Enhanced systemic beta-blockade (e.g., reduced heart rate, depression) has been observed during combined use of CYP2D6 inhibitors (e.g., quinidine, fluoxetine, paroxetine) and timolol.

The effect on IOP or known systemic beta-receptor blockade effects may be potentiated when Akistan Duo is used concomitantly in patients already receiving oral beta-blockers. Concomitant use of two locally acting beta-blockers is not recommended.

Rarely, mydriasis has been reported when timolol was used concomitantly with adrenaline (epinephrine).

The hypertensive reaction associated with abrupt withdrawal of clonidine may be potentiated by beta-blockers.

Beta-blockers may enhance the hypoglycemic effect of antidiabetic medications. Beta-blocker therapy may mask the signs and symptoms of hypoglycemia.

Special precautions for use

Systemic effects

As with other ophthalmic agents applied locally, systemic absorption of Akistan Duo is possible. Since the product contains a beta-adrenergic receptor blocker (timolol), this medication may produce the same systemic adverse reactions affecting the cardiovascular and respiratory systems as systemic beta-blockers. The frequency of systemic adverse reactions after local administration is lower than after systemic administration of the drug. Measures to reduce systemic absorption are described in the section "Dosage and administration".

Cardiac disorders

The use of beta-blockers in patients with cardiovascular diseases (e.g., ischemic heart disease, Prinzmetal's angina, and cardiac failure), as well as in patients with hypotension, should be carefully evaluated, and alternative treatments should be considered. Patients with cardiovascular disorders should be monitored for signs of worsening of these conditions and for adverse reactions.
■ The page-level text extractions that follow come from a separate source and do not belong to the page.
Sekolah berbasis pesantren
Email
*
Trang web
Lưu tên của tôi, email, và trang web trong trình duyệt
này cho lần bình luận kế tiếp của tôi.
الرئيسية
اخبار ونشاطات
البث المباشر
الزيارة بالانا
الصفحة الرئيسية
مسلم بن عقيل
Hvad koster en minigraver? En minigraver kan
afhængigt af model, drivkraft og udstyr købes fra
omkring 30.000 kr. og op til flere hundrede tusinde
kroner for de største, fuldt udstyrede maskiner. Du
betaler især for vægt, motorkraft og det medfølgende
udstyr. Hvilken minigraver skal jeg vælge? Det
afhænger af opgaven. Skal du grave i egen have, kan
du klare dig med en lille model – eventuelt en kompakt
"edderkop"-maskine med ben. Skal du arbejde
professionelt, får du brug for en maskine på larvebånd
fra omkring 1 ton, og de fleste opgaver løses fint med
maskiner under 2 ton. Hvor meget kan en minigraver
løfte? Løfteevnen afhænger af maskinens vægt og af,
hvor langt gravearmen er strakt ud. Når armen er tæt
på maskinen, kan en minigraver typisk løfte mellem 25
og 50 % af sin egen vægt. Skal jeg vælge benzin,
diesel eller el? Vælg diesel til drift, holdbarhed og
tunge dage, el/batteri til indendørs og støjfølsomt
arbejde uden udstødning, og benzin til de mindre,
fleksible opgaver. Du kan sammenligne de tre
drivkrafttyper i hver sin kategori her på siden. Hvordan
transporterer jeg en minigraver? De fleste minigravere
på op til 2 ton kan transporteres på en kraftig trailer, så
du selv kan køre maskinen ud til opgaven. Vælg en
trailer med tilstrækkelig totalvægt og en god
Since beta-blockers prolong conduction time, they should be used with caution in patients with first-degree heart block.

Cases of cardiovascular adverse reactions, and in some instances fatal outcomes due to cardiac failure, have been reported following administration of timolol.

Vascular disorders

The drug should be used with caution in the treatment of patients with severe peripheral circulatory disorders (e.g., patients with severe forms of Raynaud's disease or Raynaud's syndrome).

Respiratory disorders

Respiratory adverse reactions, including fatal cases due to bronchospasm in patients with asthma, have been reported with the use of some ophthalmic beta-blockers. The drug should be used with caution in patients with mild to moderate chronic obstructive pulmonary disease (COPD) and should be prescribed only when the expected benefit outweighs the potential risk of treatment.

Hypoglycemia / diabetes

Beta-blockers should be used with caution in patients prone to spontaneous hypoglycemia or in patients with labile insulin-dependent diabetes mellitus, as they may mask the signs and symptoms of acute hypoglycemia.
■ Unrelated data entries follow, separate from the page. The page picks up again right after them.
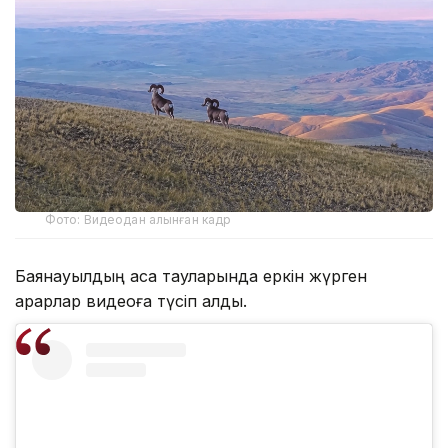
Фото: Видеодан алынған кадр
Баянауылдың асқақ тауларында еркін жүрген
арқарлар видеоға түсіп қалды.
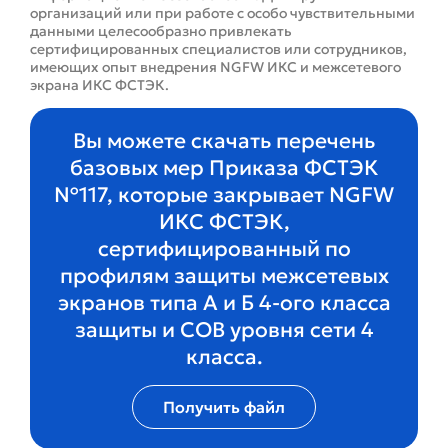
организаций или при работе с особо чувствительными
данными целесообразно привлекать
сертифицированных специалистов или сотрудников,
имеющих опыт внедрения NGFW ИКС и межсетевого
экрана ИКС ФСТЭК.
Вы можете скачать перечень
базовых мер Приказа ФСТЭК
№117, которые закрывает NGFW
ИКС ФСТЭК,
сертифицированный по
профилям защиты межсетевых
экранов типа А и Б 4-ого класса
защиты и СОВ уровня сети 4
класса.
Получить файл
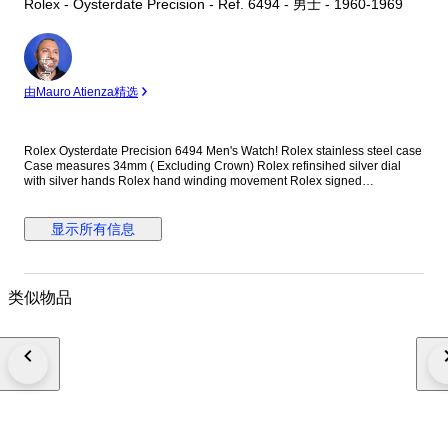
Rolex - Oysterdate Precision - Ref. 6494 - 男士 - 1960-1969
专
家
由Mauro Atienza精选
Rolex Oysterdate Precision 6494 Men's Watch! Rolex stainless steel case
Case measures 34mm ( Excluding Crown) Rolex refinsihed silver dial
with silver hands Rolex hand winding movement Rolex signed
screwdown crown Non quickset date (Red/Black date) Reference
number: 6494 New genuine leather strap (Non Rolex) This watch is
guaranteed to be genuine Rolex. Shipping by Fedex, DHL or EMS
显示所有信息
depending on destination We are not responsible for any customs delays
or fees. Duty tax fees/import fees to be paid by buyer is available. If
winning bidder decides to cancel / withdraw they will bear risk , cost of all
shipping and return import duties of seller.
类似物品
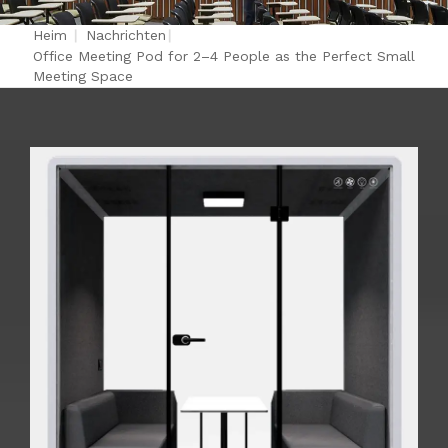
Heim
|
Nachrichten
|
Office Meeting Pod for 2–4 People as the Perfect Small
Meeting Space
Beta-blockers may also mask the signs of hyperthyroidism.

Corneal disorders

Ophthalmic beta-blocker agents may cause dry eyes; therefore, these agents should be used with caution in patients with corneal disorders.

Other beta-blockers

The known effect of systemic beta-blockers on intraocular pressure (IOP) may be enhanced if Akistan Duo solution is administered to patients already receiving oral beta-blockers. Such patients require careful monitoring. The concomitant use of two locally acting beta-blockers is not recommended (see section "Interaction with other medicinal products and other forms of interaction").

Anaphylactic reactions

While on beta-blockers, patients with a history of atopy or severe anaphylactic reactions to various allergens may not respond to usual doses of adrenaline used in the treatment of anaphylactic reactions.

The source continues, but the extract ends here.